### STUDY MATERIAL

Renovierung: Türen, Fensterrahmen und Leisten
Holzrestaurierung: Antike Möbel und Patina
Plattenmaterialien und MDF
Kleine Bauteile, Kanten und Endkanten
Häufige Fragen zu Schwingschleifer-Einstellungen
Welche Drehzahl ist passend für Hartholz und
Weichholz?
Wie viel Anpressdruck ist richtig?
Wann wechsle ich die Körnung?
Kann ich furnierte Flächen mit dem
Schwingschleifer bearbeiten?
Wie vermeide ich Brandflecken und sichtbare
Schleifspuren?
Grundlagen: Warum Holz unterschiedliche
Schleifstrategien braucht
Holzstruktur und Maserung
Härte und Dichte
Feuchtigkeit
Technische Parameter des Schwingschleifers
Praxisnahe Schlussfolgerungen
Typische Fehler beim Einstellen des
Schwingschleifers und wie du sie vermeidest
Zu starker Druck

...

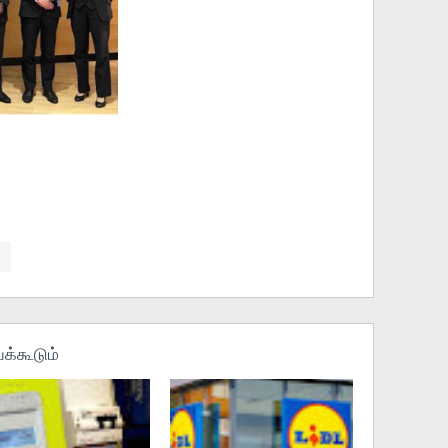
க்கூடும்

### WHAT TO DO
All lines in the data above from the one with "Welche Drehzahl ist passend für Hartholz und" through the one with "Zu starker Druck" must be repeated exactly, and no others.

### TASK ANSWER
Welche Drehzahl ist passend für Hartholz und
Weichholz?
Wie viel Anpressdruck ist richtig?
Wann wechsle ich die Körnung?
Kann ich furnierte Flächen mit dem
Schwingschleifer bearbeiten?
Wie vermeide ich Brandflecken und sichtbare
Schleifspuren?
Grundlagen: Warum Holz unterschiedliche
Schleifstrategien braucht
Holzstruktur und Maserung
Härte und Dichte
Feuchtigkeit
Technische Parameter des Schwingschleifers
Praxisnahe Schlussfolgerungen
Typische Fehler beim Einstellen des
Schwingschleifers und wie du sie vermeidest
Zu starker Druck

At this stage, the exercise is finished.